The intermediate class is doing a lot of good because not all of our Haitian translators learned English in a school setting. This class enables them to iron out mistakes they might make, ask questions, and learn more about reading and writing in English.  We get to explore the more technical side of English grammar rather than conversational English. Eventually we will open a class to the community for anyone who wants to come learn but we are starting small so we don’t make any major mistakes that could hurt the English program. I was really nervous about teaching English because I taught history in the states but with the right tools it isn’t hard, and somehow I know enough English to do it.
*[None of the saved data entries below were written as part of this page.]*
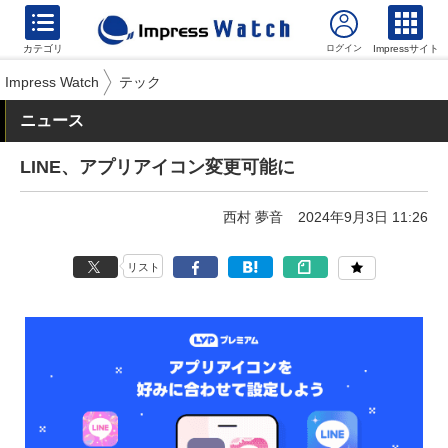
カテゴリ
Impressサイト
Impress Watch
テック
ニュース
LINE、アプリアイコン変更可能に
西村 夢音
2024年9月3日 11:26
リスト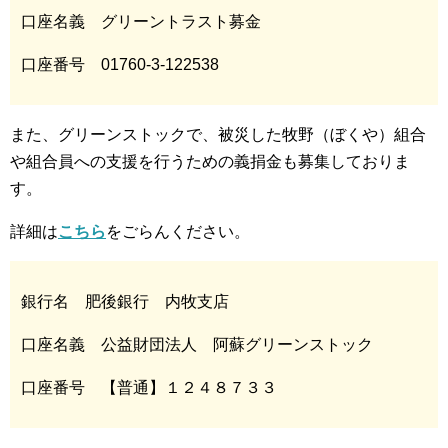
口座名義 グリーントラスト募金
口座番号 01760-3-122538
また、グリーンストックで、被災した牧野（ぼくや）組合
や組合員への支援を行うための義捐金も募集しておりま
す。
詳細は
こちら
をごらんください。
銀行名 肥後銀行 内牧支店
口座名義 公益財団法人 阿蘇グリーンストック
口座番号 【普通】１２４８７３３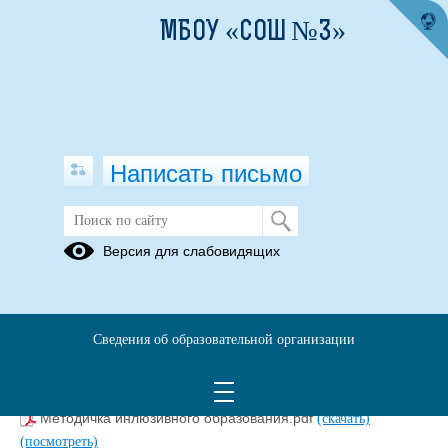
МБОУ «СОШ №3»
Написать письмо
Методичка инклюзивного
Версия для слабовидящих
образования
14.09.2016
Сведения об образовательной организации
Методичка инлюзивного образования.pdf
(скачать)
(посмотреть)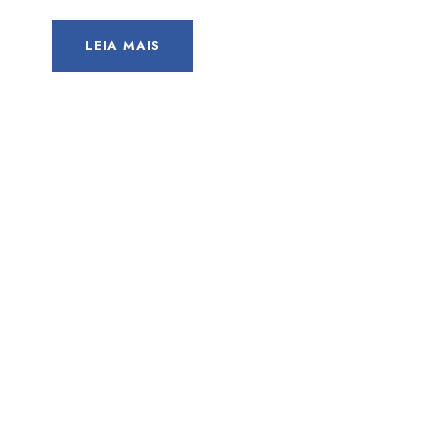
LEIA MAIS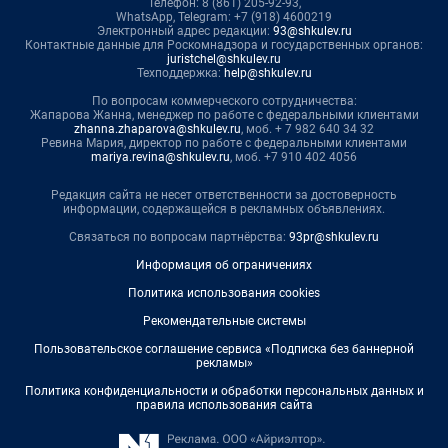
Телефон: 8 (861) 205-92-93,
WhatsApp, Telegram: +7 (918) 4600219
Электронный адрес редакции:
93@shkulev.ru
Контактные данные для Роскомнадзора и государственных органов:
juristchel@shkulev.ru
Техподдержка:
help@shkulev.ru
По вопросам коммерческого сотрудничества:
Жапарова Жанна, менеджер по работе с федеральными клиентами
zhanna.zhaparova@shkulev.ru
, моб. + 7 982 640 34 32
Ревина Мария, директор по работе с федеральными клиентами
mariya.revina@shkulev.ru
, моб. +7 910 402 4056
Редакция сайта не несет ответственности за достоверность
информации, содержащейся в рекламных объявлениях.
Связаться по вопросам партнёрства:
93pr@shkulev.ru
Информация об ограничениях
Политика использования cookies
Рекомендательные системы
Пользовательское соглашение сервиса «Подписка без баннерной
рекламы»
Политика конфиденциальности и обработки персональных данных и
правила использования сайта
I am using a series of books called Side by Side and they are fantastic. I would recommend them to anyone who is teaching English in a foreign country. They make sure that the learner can comprehend conversational English while fully engaging the technical side of the language. I have numerous plans for the education program that will begin this year. I will tutor the children at the Children of Hope Orphanage and Hospice in English and any other subject necessary. I will provide professional development opportunities for schoolteachers to improve their skills as educators to better provide for their students. I will also begin a literacy program for the mothers in the Maternal Health program. Only 2% of the expecting mothers in the program can recognize their name in print. If they can’t read, they will not read to their children. Their children will never know the importance of an education. It is imperative that the people in this area understand how important a good education can be and how many doors it can open.

The dreams that David and I at IDEA Ops have for this area can be fully realized through the help of the Good Lord. I am so thankful that I already feel his blessing over our work and I know that blessings will continue.